The beginning of the appointment will just be a conversation with your provider. Your provider will:

  • Take your medical and gynecological history.
  • Take your blood pressure, weight, and other vital signs.
  • Examine your body, including your skin and other systems, to check for overall health.
  • Check for signs of sexually transmitted infections (STIs), cancer, or other abnormalities.
  • Review your immunization record and order vaccines if needed.
  • Discuss your potential sexual health needs, such as protection from STIs, and reproductive health needs, such as birth control.
  • Perform a clinical breast exam.
  • Perform a pelvic exam and if indicated, obtain a pap smear.

During the Exam

A pelvic exam is a thorough check of a woman’s vagina, cervix, uterus, and ovaries. It can be comprised of 3 parts: an external exam, a bimanual (two-handed) exam, and a rectovaginal exam.

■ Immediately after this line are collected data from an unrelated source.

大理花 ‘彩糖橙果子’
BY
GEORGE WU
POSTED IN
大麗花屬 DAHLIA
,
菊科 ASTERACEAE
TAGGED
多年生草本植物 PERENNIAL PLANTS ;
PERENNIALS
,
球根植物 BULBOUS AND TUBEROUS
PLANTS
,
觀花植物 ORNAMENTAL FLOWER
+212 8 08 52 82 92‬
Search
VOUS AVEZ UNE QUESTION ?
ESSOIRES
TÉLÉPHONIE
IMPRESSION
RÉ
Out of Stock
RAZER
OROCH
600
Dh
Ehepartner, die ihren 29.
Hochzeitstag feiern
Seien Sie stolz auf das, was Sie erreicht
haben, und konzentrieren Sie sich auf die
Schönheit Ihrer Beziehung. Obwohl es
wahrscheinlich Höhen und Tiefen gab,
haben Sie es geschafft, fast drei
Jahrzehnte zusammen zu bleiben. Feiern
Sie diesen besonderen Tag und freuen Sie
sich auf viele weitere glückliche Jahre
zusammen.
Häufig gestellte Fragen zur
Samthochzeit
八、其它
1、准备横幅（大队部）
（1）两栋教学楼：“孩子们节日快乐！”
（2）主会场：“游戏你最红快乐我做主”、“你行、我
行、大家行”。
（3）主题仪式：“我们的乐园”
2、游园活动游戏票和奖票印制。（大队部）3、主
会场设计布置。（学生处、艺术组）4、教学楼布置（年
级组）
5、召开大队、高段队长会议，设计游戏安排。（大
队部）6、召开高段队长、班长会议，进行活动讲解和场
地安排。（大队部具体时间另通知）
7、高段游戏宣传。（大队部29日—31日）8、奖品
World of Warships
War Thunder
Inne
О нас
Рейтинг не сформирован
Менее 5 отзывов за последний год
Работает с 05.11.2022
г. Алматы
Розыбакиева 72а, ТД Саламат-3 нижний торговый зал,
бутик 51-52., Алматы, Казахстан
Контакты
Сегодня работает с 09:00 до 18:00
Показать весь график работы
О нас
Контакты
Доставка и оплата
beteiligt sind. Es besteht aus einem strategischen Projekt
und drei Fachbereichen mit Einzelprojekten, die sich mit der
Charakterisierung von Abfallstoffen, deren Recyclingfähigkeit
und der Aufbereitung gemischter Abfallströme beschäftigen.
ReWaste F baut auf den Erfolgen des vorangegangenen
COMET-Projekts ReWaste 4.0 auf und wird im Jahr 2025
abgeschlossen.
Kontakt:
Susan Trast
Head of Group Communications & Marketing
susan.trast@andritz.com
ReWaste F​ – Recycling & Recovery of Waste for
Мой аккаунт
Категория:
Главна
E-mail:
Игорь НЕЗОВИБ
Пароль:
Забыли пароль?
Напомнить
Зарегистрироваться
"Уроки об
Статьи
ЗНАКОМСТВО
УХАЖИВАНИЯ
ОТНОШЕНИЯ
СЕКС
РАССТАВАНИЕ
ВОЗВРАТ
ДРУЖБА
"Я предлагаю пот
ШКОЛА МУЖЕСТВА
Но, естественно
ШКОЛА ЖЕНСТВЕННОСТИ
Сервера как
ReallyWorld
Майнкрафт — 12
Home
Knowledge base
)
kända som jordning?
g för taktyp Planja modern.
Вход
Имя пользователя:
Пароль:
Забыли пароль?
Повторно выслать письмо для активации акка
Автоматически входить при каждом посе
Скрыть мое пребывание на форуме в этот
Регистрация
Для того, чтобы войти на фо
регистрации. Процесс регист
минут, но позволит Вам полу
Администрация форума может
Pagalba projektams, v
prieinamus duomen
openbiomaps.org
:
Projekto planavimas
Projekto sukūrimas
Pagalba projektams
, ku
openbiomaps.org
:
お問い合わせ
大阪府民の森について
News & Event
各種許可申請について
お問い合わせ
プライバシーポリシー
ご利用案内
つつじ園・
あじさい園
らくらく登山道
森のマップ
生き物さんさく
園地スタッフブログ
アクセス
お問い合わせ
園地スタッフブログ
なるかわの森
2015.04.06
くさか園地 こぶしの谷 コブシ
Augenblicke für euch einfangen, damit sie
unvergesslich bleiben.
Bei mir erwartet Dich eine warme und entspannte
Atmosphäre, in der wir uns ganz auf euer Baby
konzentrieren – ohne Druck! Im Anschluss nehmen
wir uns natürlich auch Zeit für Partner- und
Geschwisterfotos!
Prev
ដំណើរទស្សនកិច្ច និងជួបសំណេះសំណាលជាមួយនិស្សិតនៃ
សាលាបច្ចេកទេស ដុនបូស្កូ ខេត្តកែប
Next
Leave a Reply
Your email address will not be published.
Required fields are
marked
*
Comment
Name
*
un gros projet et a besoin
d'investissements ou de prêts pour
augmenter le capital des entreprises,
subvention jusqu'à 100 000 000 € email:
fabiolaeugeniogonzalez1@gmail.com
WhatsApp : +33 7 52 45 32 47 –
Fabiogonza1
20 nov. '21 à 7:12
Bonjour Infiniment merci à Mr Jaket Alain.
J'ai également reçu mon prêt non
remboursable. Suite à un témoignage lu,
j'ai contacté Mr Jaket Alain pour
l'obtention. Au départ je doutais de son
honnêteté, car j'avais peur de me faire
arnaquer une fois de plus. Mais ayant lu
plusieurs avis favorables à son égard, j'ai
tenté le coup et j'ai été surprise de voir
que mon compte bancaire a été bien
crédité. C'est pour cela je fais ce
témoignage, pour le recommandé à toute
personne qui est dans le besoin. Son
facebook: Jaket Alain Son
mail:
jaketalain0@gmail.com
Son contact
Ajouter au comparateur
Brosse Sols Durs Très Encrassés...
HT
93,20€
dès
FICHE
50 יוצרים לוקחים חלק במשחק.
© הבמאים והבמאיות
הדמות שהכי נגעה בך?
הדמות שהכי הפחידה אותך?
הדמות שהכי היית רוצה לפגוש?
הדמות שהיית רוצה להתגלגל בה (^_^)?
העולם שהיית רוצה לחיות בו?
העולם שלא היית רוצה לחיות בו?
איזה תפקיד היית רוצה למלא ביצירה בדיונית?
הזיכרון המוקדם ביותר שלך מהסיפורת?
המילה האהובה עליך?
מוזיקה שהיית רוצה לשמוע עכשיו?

  • You will be asked to undress either completely or from the waist down.
  • When it is time for the pelvic exam, you will lie back on the exam table and place your feet in the stirrups attached to the table.

External Exam

  • Your provider will examine your vulva and the opening of your vagina for signs of any abnormal conditions.
  • The provider will then insert a speculum into your vagina to spread the vaginal walls apart. The speculum is a device that looks similar to a duck’s beak with 2 pieces hinged together. It may be warmed or lubricated.
  • Spreading the vaginal walls allows the provider to examine the walls of your vagina and cervix for any abnormal conditions.
  • If a pap test is needed, the provider will use a small brush or spatula to swab some cells from your cervix. This may cause minor bleeding, which is nothing to be concerned about.
  • The sample cells will be sent to a lab to be screened for cervical cancer and may be tested for STIs.

Bimanual Exam

  • Your provider will insert one or two fingers into your vagina and place the other hand on your lower abdomen.
  • This is to feel the size, shape, and texture of your uterus and ovaries and to check for any unusual growths, discomfort, or pain.

Rectovaginal Exam 

This part of the exam may or may not be performed. If it is:

  • Your provider will insert one finger into your vagina and one finger into your rectum.
  • This is done to evaluate your ovaries and uterus ligaments.

After the Exam

Once the exam is complete, you will be given a washcloth or tissues to clean your vaginal area of any discharge or lubricant. If any samples were taken, you will be contacted when the test results are complete.